Starboard Value, the Jeff Smith operated activist fund is urging Yahoo Inc to drop its plan of spinning off its share in Alibaba the e-commerce giant based in China. Starboard said instead that Yahoo should sell its display and search advertising businesses.
The company should maintain its stakes in Yahoo Japan and Alibaba, Starboard said in its letter addressed to the board and management of Yahoo dated Thursday.
Yahoo should also hire a strong financial adviser to sell its core businesses, added Starboard.
The market, said Starboard does not have a good view of the current strategy of the company. Based upon our evaluation of the option that are risk-adjusted that Yahoo currently has available to it, as well as the assessment by the market of the current strategy with the risks thereof, it is Starboard’s belief the board must open itself up to changing direction.

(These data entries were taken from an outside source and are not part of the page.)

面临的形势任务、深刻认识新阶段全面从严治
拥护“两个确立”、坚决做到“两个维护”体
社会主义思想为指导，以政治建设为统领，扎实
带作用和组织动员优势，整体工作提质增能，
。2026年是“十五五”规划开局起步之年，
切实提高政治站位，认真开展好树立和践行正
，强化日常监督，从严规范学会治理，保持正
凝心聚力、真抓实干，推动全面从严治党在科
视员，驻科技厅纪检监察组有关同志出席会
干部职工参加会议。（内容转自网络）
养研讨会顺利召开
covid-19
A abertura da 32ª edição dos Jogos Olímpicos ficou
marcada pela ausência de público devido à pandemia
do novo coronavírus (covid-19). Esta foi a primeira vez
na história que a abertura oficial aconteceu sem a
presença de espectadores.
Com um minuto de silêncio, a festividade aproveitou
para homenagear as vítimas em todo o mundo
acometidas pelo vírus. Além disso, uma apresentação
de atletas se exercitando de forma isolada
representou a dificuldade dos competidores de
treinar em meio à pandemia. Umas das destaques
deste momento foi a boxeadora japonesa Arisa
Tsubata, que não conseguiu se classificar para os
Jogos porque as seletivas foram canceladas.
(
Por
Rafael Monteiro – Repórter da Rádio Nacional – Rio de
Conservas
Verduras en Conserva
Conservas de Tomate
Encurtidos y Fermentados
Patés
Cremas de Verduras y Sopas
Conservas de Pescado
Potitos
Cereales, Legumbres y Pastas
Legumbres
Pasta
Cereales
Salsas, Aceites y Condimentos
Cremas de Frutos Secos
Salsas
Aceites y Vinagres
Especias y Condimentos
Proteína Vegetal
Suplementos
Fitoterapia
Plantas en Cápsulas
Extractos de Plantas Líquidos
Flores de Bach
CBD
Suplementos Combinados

Starboard increased its stake by 100% in Yahoo during the third quarter after it had earlier sold part of its holdings in the giant Web portal.

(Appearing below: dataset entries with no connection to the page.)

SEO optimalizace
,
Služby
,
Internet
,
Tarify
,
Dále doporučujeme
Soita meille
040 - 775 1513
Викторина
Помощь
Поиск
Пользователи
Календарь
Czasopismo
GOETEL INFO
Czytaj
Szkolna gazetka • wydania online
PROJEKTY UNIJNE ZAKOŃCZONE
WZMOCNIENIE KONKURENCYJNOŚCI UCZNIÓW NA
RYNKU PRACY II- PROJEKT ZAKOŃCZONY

The investor, one of the most prolific activists in the U.S., typically targets small as well as mid cap public companies that it believes have been undervalued, pushing their executives as well as director to make changes such as assets sales and unit spinoffs.

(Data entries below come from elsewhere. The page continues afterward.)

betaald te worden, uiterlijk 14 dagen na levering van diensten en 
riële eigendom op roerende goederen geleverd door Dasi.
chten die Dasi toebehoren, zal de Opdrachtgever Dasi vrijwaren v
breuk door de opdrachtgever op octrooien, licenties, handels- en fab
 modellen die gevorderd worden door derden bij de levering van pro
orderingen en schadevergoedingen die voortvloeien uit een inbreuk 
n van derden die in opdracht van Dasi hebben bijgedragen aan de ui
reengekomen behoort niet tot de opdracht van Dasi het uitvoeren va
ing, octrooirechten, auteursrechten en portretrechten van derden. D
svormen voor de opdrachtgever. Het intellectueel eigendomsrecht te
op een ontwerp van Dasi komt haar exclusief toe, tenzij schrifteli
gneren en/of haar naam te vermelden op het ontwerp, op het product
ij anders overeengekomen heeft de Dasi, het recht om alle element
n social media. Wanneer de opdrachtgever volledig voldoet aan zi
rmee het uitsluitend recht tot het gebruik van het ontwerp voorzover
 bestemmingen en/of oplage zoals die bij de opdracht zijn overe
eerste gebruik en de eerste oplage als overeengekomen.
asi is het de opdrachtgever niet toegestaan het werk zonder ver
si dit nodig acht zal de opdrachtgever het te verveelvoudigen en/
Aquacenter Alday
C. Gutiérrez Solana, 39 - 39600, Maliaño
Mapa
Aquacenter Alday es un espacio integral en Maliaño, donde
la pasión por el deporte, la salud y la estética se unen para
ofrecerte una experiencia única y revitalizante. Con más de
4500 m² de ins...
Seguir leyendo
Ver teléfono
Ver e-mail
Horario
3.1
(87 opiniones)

It marks somewhat of a shift from Smith’s tone earlier in 2015. Starboard in January urged CEO Marissa Mayer to steer its riches from its stake in Alibaba to shareholders in a manner that was the most tax-efficient possible.
Those comments came prior to the announcement in late January that Yahoo was indeed pursuing a spinoff that was tax-free of its Alibaba stake of 15%. However, the plan it more complicated now with a possible challenge by the IRS to this transaction increasing as a threat.
Smith revealed as well that he privately has pushed for a seat on the board four times in the same amount of months and each time has been rebuffed.